Dies alles ist meist eine Frage der Inszenierung und/oder des «Drehbuchs». So kommt Santer (nicht nur wegen des guten Spiels) in den Beurteilungen ausgezeichnet weg: prägnant, hochzuross, eindeutig in der Kleidung (schwarz/weiss) stolz-verschlagen in den Gesten. Anderseits geht die Seelennähe, die Liebe und Tragik von Nscho-tschi verloren (sogar von einer Fehlbesetzung wird gesprochen), weil das Leise, Zarte, Verspielte (gerade in der Wildwesthandlung – mit Gewalt und Tod) viel mehr Nähe, Vertrautheit, Eindeutigkeit, Emotionalität braucht.
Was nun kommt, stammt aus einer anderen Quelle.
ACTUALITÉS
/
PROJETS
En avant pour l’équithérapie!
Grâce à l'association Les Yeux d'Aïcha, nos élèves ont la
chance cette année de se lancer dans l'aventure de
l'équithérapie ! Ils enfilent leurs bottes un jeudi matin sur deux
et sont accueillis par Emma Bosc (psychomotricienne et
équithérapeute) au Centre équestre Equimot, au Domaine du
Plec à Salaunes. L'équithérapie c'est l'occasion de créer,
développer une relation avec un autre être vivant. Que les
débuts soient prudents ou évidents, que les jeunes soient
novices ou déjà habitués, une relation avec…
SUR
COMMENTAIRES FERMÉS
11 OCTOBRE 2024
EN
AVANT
Dies aber wurde in der Inszenierung verwehrt. Der Doppelmord an Nscho-tschi und ihrem Vater Intschu Tschuna ist zwar handlungsmässig «richtig», verhindert aber die Empathie der Zuschauer zur wunderschönen, im Original auch sehr kurze, inhaltlich aber wichtigen Funktion einer unerfüllten Liebe (da geht der Film ganz anders mit der Rolle um).
Die Massenszenen, Kernstück einer jeden Inszenierung auf «grosser Bühne», scheinen ab und zu auf, werden nicht von technischen Spielereien und Superaktivitäten (Stunts, Reiterkünste etc.) erschlagen, sind aber viel zu rar. Da wäre durch ein konsequenteres Spiel von Nähe und Distanz noch einiges herauszuholen.
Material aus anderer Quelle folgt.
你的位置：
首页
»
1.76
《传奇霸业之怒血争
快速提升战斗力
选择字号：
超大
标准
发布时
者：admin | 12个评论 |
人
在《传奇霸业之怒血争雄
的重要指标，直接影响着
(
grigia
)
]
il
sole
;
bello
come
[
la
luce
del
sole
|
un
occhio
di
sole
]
Ähnliches ist auch von der Verbindung und Verknüpfung der beiden Spielstätten (Pueblo und Wildwest-Stadt) zu sagen (dies geschieht fast nur durch die Reiter und die Auftritte). Die für die
Handlung entscheidenden Szenen entwickeln sich links (vor der Tribüne 1), in grosser Distanz zur Tribüne 2. Eine daraus resultierende Konsequenz: Tribüne 1 ist voll besetzt, Tribüne 2 fast leer
(zumindest bei späteren Aufführungen, als sich die Anordnung der Spielhandlungen herumgesprochen hat.)
Ein Plus zu vielen anderen Freilicht-Karl-May-Aufführungen ist hingegen die Konsequenz mit der auf eine Botschaft hin gearbeitet wird, auf die Friedensbotschaft, die durch einige Szenen –
nicht zuletzt durch den Schluss – wunderschön inszeniert ist und einige der inszenatorischen Ungereimtheiten oder Ärgerlichkeiten vergessen macht.
Insgesamt muss an der Inszenierung – bei einem allfälligen nächsten Projekt vor der wunderschönen Naturkulisse – noch gefeilt und verbessert werden. Dies ist gilt nicht nur für die Inszenierung, genauso auch für die Erarbeitung des Scripts, das noch stärker grossbühnentauglich sein muss. So könnte Engelberg durchaus zu einer weit herum beachteten, schweizerischen Karl-May-Heimat werden. Zu einem Bijou unter den mehr als zehn alljährlich stattfindenden Karl-May-Festspielen im deutschsprachigen Raum.